あれは、今から、22年前。初めての一人旅。
ウィーンからフィレンチェにユーロレイルで向かったときのこと。
日本でだって女一人旅をしたことも、夜行列車になんて乗ったことないというのに、私は、生まれて初めて、ユーロレイルの夜行列車に飛び乗った。
初めての一人旅を計画しているときは、まさか自分が夜行電車に乗るなんて、考えてもいなかった。そんな危険なこと、自分にはできっこないと思っていた。
しかし、ロンドンから始まりパリを経由し、パリからウィーンまでの一人旅を続けてきた私は、すこしだけ「旅」という非日常の日常に、慣れてきていた。

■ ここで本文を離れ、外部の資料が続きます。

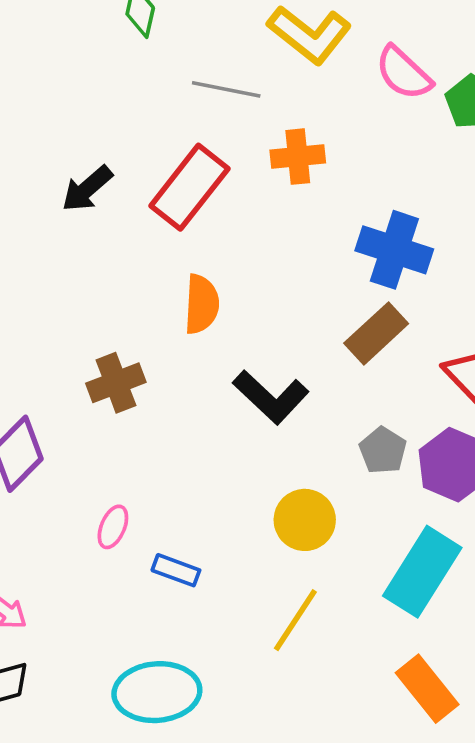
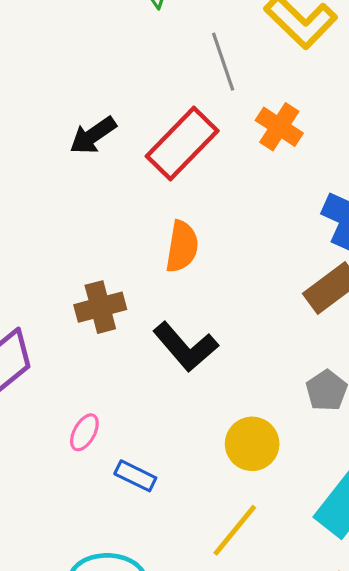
gray line: (226, 89) -> (223, 62), turned 54
orange cross: (298, 157) -> (279, 127), turned 33
black L-shape: (271, 397) -> (185, 347), moved

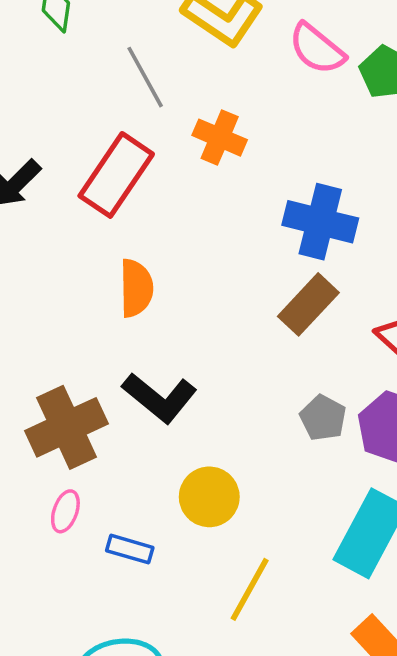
brown cross: (100, 307) -> (66, 427), moved, size x1.4
yellow circle: (252, 444) -> (209, 497), moved

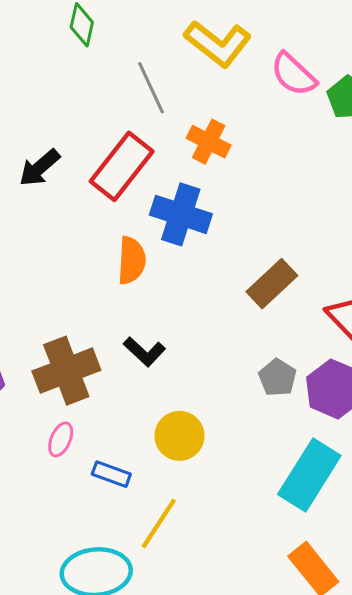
blue cross: (320, 222) -> (181, 214), moved
black L-shape: (160, 398) -> (144, 352), size x0.7
yellow line: (250, 589) -> (159, 523), moved

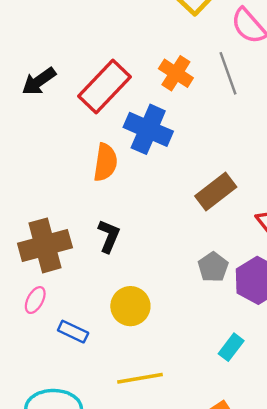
gray line: (151, 88) -> (228, 73), moved
black L-shape: (144, 352) -> (109, 236), turned -116
cyan rectangle: (309, 475) -> (231, 347), size x0.5
yellow line: (159, 523) -> (140, 378), moved, turned 42

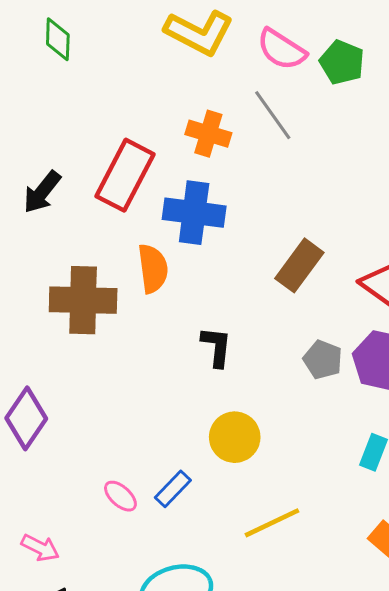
black L-shape: (109, 236) -> (216, 347), moved
brown cross: (45, 245) -> (83, 300), moved, turned 33
pink ellipse: (35, 300) -> (120, 496), moved, turned -60
blue rectangle: (73, 332) -> (173, 489), turned -56

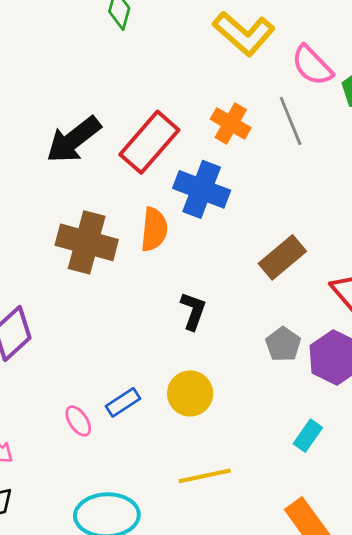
black arrow: (42, 192) -> (73, 140), size x1.4
blue rectangle: (173, 489) -> (123, 402), moved

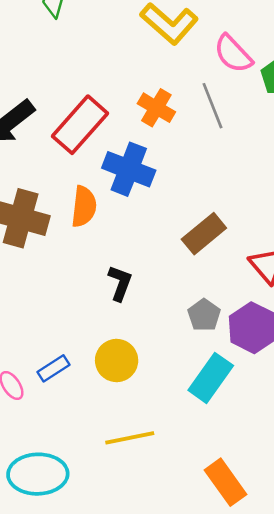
cyan rectangle: (308, 436) -> (211, 378), moved, size x1.6

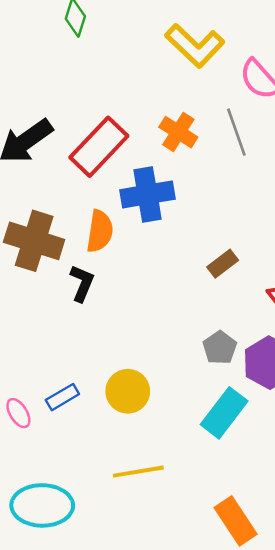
blue cross: (129, 169) -> (147, 194), turned -33
brown rectangle: (204, 234) -> (223, 264), size x0.7
black L-shape: (120, 283) -> (82, 283), moved

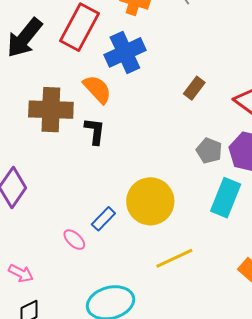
orange semicircle: (100, 231) -> (97, 89), turned -36
yellow circle: (128, 391) -> (150, 201), size x1.4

ヨーロッパ4か国めぐる電車旅を選んだものの、さすがに昼日中の10時間を電車の中だけで過ごしてしまうことがなんだか、とってももったいない気持ちになってきていたところだった。
たまたまウィーンのユースホステルの食堂の席で、隣に座ったアルゼンチンの女の子が、イタリアに向かう夜行列車の話をしていた。どうやら、私が、夜行に一人で乗るのはどうしようかと迷っていた列車の話をしてるらしい・・
そこで、私は思い切って、フィレンチェ行の電車に一緒に乗らないかと
誘っていた。
私たちの話は一気にすすみ、夜の7時出発に間に会うように、駅のホームで待ち合わせをした。

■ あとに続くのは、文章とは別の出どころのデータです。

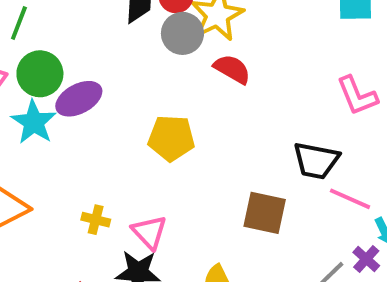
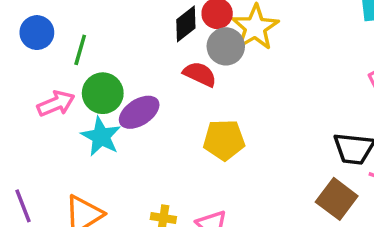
red semicircle: (232, 69) -> (200, 74), moved
brown square: (265, 213) -> (337, 199), moved, turned 30

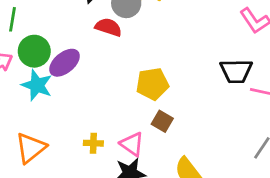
yellow pentagon: (224, 140) -> (152, 84), moved
brown square: (337, 199) -> (162, 121), moved, size x0.7

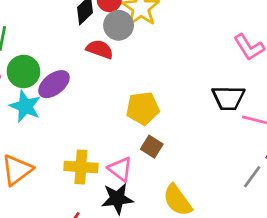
yellow cross: (93, 143) -> (81, 167), size x1.6

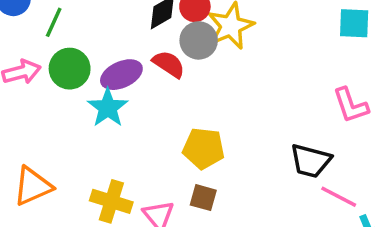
purple ellipse: (54, 84) -> (121, 75), moved
cyan star: (25, 106) -> (108, 108), moved
brown square: (152, 147) -> (203, 198), turned -30

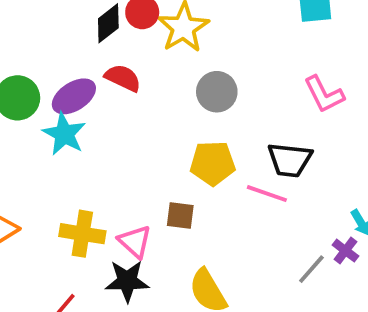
gray circle: (199, 40) -> (217, 92), moved
yellow pentagon: (204, 148) -> (213, 163), moved
pink line: (339, 197) -> (267, 194), moved

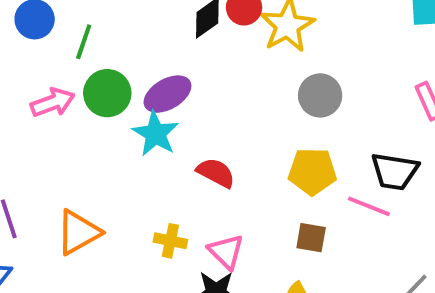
red semicircle: (123, 78) -> (216, 173), moved
brown square: (180, 216) -> (311, 238), moved
yellow cross: (82, 234) -> (170, 241), size x0.7

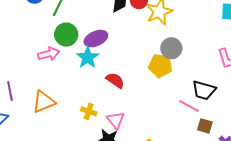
pink arrow: (53, 102) -> (49, 54), moved
yellow pentagon: (312, 171) -> (160, 66), moved
brown square: (311, 238) -> (205, 126), moved

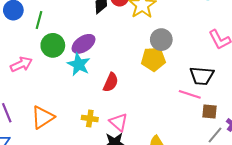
pink arrow: (49, 54) -> (21, 64), moved
red semicircle: (115, 80) -> (111, 82), turned 90

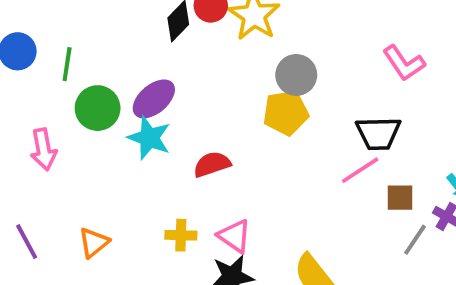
pink arrow: (21, 64) -> (44, 149), turned 110
red semicircle: (111, 82) -> (212, 164), turned -126
pink line: (190, 94) -> (360, 170), turned -45
orange triangle: (43, 117) -> (94, 243), size x0.7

ところが、出発ぎりぎりまで私は、ホームで待っていても
そのアルゼンチン出身の彼女には会えなかった。結局、バックパックと同じくらい重い不安と後悔を抱いて、ワタシは電車に乗り込んだ。
約束したのは、その日のユースホステルの朝食のとき
初めてで、しかも互いにかなり怪しい程度の英語力での会話。
「そんな勢いで約束をした子を信用するほうがイケナイ?」
「いきなり気が変わっちゃったのかな~」
「やっぱり、会話になってなかったのかな~」
一人ごとをつぶやきながら、せいいっぱい平気な顔をして、・・とにもかくにも、わたしは、一人フィレンチェ行の電車に飛び乗った。
約束をしたアルゼンチンのあの子を探しながら・空いている二等席を探して車内を進んだ。
二等席のコンパートメントにすでに乗り込んでいる他の客たちは、すべてガラが悪そうに見えて仕方がない。不安な気持ちが募る、募る。
「まさか、私が電車を乗り間違えた?」そんな心配ももたげてきた。
そのとき、日本人バックパッカーを発見。まるで、真夜中の海で漂う小舟の私が、灯台の小さな灯火を見つけたような気持ちになった。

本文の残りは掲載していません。